Würden Sie Ihren Damen jetzt nach wie vor Juwelen kaufen?
DiCAPRIO: Schon, aber nur, wenn ich mich überzeugt habe, dass es "saubere" Diamanten sind, die nicht aus Konfliktgebieten kommen. Ich war auch stolz, dass weibliche Gäste zur Golden-Globe-Zeremonie demonstrativ ohne behängten Hals erschienen sind. Wir haben dem Oscar-Komitee auch nahe gelegt, die Damen nur von Juwelenmarken sponsern zu lassen, die die Unbedenklichkeit ihrer Ware belegen können. Aber das schaffen die Zeremonienmeister leider nicht.

Wie haben Sie sich auf die Rolle vorbereitet?0
DiCAPRIO: Unter anderem an Ort und Stelle, mit ehemaligen Söldnern und Soldaten. Nun sind wir Amerikaner gewöhnt, frank und frei über unsere Gefühle zu reden, aber das sind keine Weicheier, sondern beinharte Burschen, Alpha-Tiere. Wenn du aus denen etwas herausholen willst, musst du mit ihnen in eine Bar gehen und ordentlich saufen. Das habe ich gemacht und viel davon profitiert. Man müsste sogar fürchten, dass einem von ihnen das, was du spielst, nicht passt, und dass er dich dafür prügelt. Deshalb fand ich es gut, dass all ihre Namen im Nachspann angeführt sind. Damit tragen sie selbst Verantwortung.

Ein Filmtitel - "Titanic" - und zwei Namen sind Marksteine Ihrer Karriere: Robert De Niro und Martin Scorsese. Gibt es einen Leonardo DiCaprio vor und einen nach "Titanic"?
DiCAPRIO: Ich distanziere mich nicht von dem, was Sie meine "flotten Zeiten" nennen würden, aber ich bin heute sicher ein anderer, wesentlich ernsthafterer Mensch. . .

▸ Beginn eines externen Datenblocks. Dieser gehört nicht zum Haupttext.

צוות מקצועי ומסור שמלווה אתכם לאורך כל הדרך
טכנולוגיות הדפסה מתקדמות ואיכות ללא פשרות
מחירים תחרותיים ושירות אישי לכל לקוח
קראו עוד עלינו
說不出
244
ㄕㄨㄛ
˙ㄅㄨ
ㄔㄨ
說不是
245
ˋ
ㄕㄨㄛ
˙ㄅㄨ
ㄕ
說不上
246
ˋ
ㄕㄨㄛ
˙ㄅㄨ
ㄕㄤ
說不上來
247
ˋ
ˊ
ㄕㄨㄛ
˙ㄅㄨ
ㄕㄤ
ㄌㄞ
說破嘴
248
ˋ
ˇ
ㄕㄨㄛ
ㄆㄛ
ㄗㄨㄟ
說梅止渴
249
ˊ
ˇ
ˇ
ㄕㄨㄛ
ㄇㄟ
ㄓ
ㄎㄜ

. . .der sich seit dem Dreh zu "Blood Diamond" um ein afrikanisches Mädchen kümmert, das seine Eltern durch Aids verloren hat, der einen Umweltfilm produziert und kommentiert hat?
DiCAPRIO: Das möchte ich nicht an die große Glocke hängen. Ich werde allerdings zornig, wenn jemand behauptet, dass ich so was nur aus Publicity-Zwecken mache. Ich engagiere mich bereits seit acht Jahren für alle möglichen Dinge.

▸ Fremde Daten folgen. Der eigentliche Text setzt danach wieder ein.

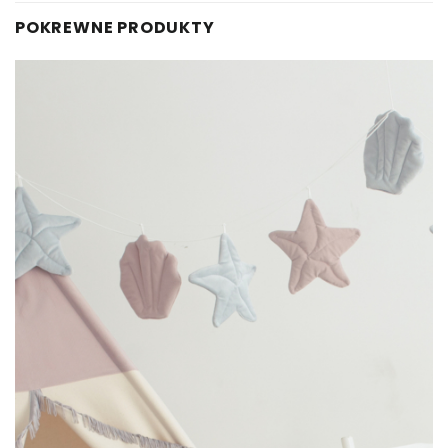
POKREWNE PRODUKTY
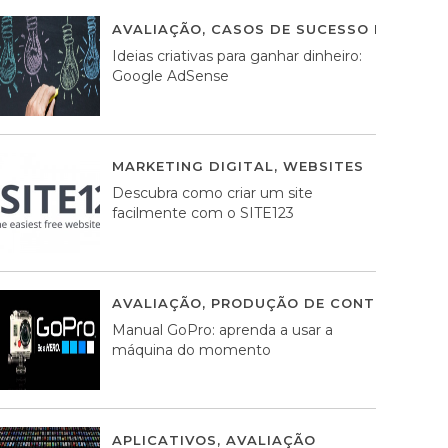
AVALIAÇÃO
,
CASOS DE SUCESSO DE ESTRA
Ideias criativas para ganhar dinheiro:
Google AdSense
MARKETING DIGITAL
,
WEBSITES
05 AGOS
Descubra como criar um site
facilmente com o SITE123
AVALIAÇÃO
,
PRODUÇÃO DE CONTEÚDOS M
Manual GoPro: aprenda a usar a
máquina do momento
APLICATIVOS
,
AVALIAÇÃO
25 MARÇO, 201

Ja, und wie steht es mit Scorsese, De Niro?
DiCAPRIO: Mit Scorsese drehte ich Wunschfilme. Und dann hatte ich die Ehre, neben De Niro in "This Boy's Life" mitwirken zu dürfen, kam als junger Spund hin und dachte, eh schon alles zu wissen. Ich schaute mir an, was De Niro so trieb und wunderte mich, wieviel Wert er auf scheinbare Kleinigkeiten legte. Als ich aber das Resultat sah, wusste ich es ganz genau. Seither ist er ein großes Vorbild. Nebenbei: Michael Caton-Jones, der Regisseur von "This Boy's Life", hat mir einen ganz entscheidenden Satz gesagt.

Nämlich?
DiCAPRIO: Er sagte: "Schmerzen vergehen, Filme nicht!" Und mein besonderer Ehrgeiz ist es, Filme zu drehen, die später einmal als "Klassiker" gelten.